Dataset entries
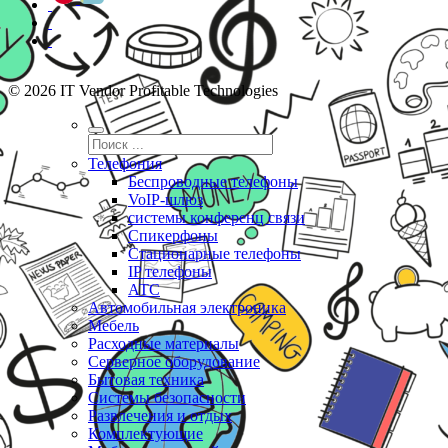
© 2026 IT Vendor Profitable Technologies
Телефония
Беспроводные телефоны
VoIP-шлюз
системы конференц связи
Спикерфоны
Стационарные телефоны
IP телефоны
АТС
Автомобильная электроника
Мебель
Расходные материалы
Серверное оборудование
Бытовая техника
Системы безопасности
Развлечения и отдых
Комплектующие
---
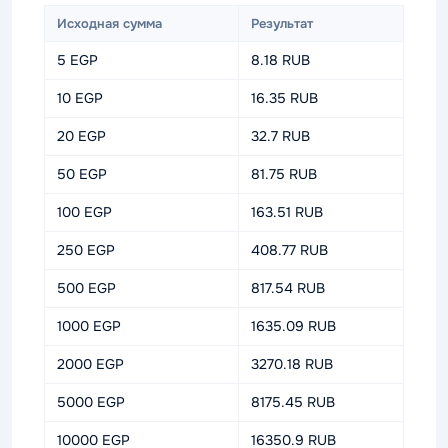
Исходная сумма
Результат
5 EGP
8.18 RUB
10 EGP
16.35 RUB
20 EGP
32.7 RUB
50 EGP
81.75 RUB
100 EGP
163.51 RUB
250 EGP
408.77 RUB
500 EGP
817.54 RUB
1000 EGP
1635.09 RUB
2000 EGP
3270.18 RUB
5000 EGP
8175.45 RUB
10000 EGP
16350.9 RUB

- [TASK] Looking at the data above, write out exactly the lines that start at the one containing "Беспроводные телефоны" and end at the one containing "Комплектующие"; include both and nothing beyond.

- [EXERCISE RESULT]
Беспроводные телефоны
VoIP-шлюз
системы конференц связи
Спикерфоны
Стационарные телефоны
IP телефоны
АТС
Автомобильная электроника
Мебель
Расходные материалы
Серверное оборудование
Бытовая техника
Системы безопасности
Развлечения и отдых
Комплектующие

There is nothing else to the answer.